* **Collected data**
=== Section Start ===
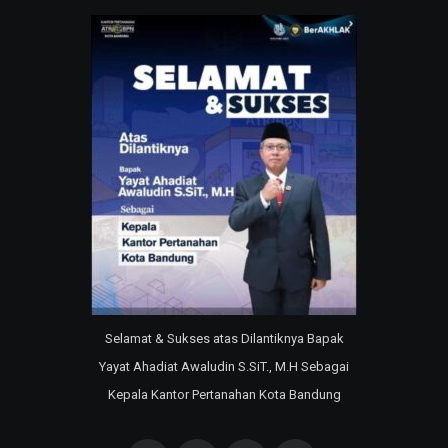
Selamat & Sukses atas Dilantiknya Bapak
Yayat Ahadiat Awaludin S.SiT., M.H Sebagai
Kepala Kantor Pertanahan Kota Bandung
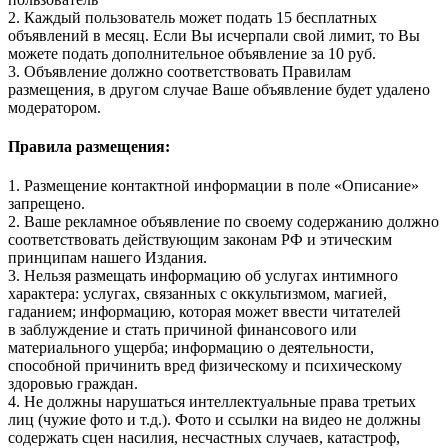
2. Каждый пользователь может подать 15 бесплатных
объявлений в месяц. Если Вы исчерпали свой лимит, то Вы
можете подать дополнительное объявление за 10 руб.
3. Объявление должно соответствовать Правилам
размещения, в другом случае Ваше объявление будет удалено
модератором.
Правила размещения:
1. Размещение контактной информации в поле «Описание»
запрещено.
2. Ваше рекламное объявление по своему содержанию должно
соответствовать действующим законам РФ и этическим
принципам нашего Издания.
3. Нельзя размещать информацию об услугах интимного
характера: услугах, связанных с оккультизмом, магией,
гаданием; информацию, которая может ввести читателей
в заблуждение и стать причиной финансового или
материального ущерба; информацию о деятельности,
способной причинить вред физическому и психическому
здоровью граждан.
4. Не должны нарушаться интеллектуальные права третьих
лиц (чужие фото и т.д.). Фото и ссылки на видео не должны
содержать сцен насилия, несчастных случаев, катастроф,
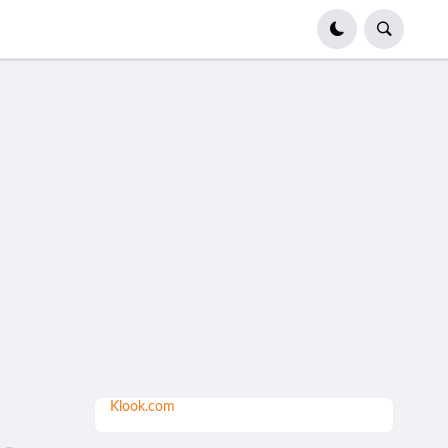
Klook.com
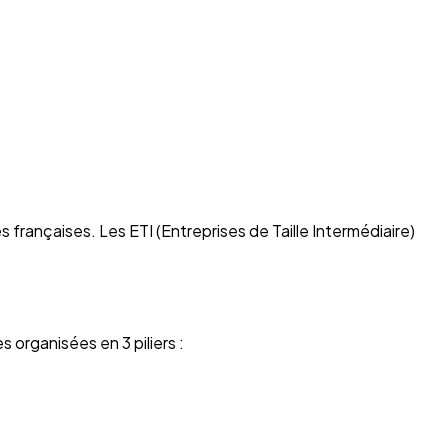
françaises. Les ETI (Entreprises de Taille Intermédiaire)
 organisées en 3 piliers :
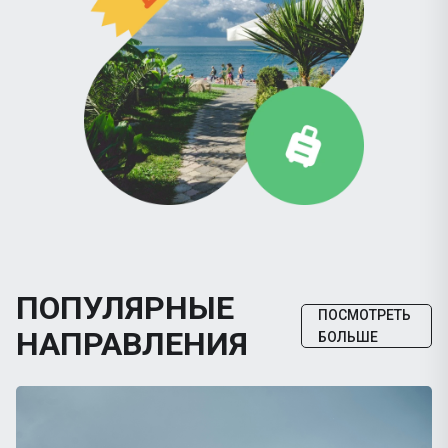
ПОПУЛЯРНЫЕ
ПОСМОТРЕТЬ
НАПРАВЛЕНИЯ
БОЛЬШЕ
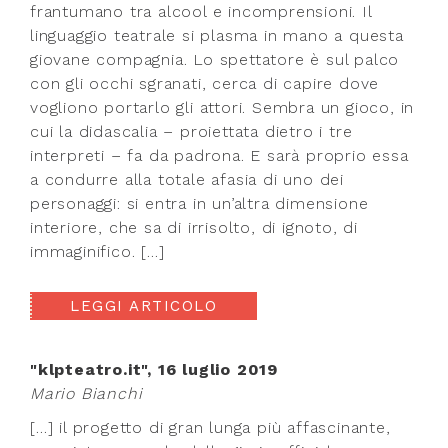
frantumano tra alcool e incomprensioni. Il
linguaggio teatrale si plasma in mano a questa
giovane compagnia. Lo spettatore è sul palco
con gli occhi sgranati, cerca di capire dove
vogliono portarlo gli attori. Sembra un gioco, in
cui la didascalia – proiettata dietro i tre
interpreti – fa da padrona. E sarà proprio essa
a condurre alla totale afasia di uno dei
personaggi: si entra in un’altra dimensione
interiore, che sa di irrisolto, di ignoto, di
immaginifico. […]
LEGGI ARTICOLO
"klpteatro.it", 16 luglio 2019
Mario Bianchi
[…] il progetto di gran lunga più affascinante,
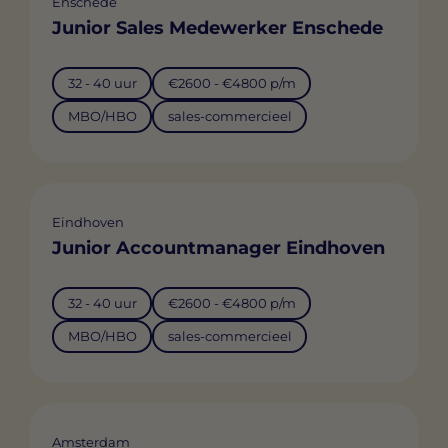
Enschede
Junior Sales Medewerker Enschede
32 - 40 uur
€2600 - €4800 p/m
MBO/HBO
sales-commercieel
Eindhoven
Junior Accountmanager Eindhoven
32 - 40 uur
€2600 - €4800 p/m
MBO/HBO
sales-commercieel
Amsterdam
=== Section End ===
* **Task goal**
If a line in the entries contains "соответствовать", copy it.

* **Exercise result**
3. Объявление должно соответствовать Правилам
соответствовать действующим законам РФ и этическим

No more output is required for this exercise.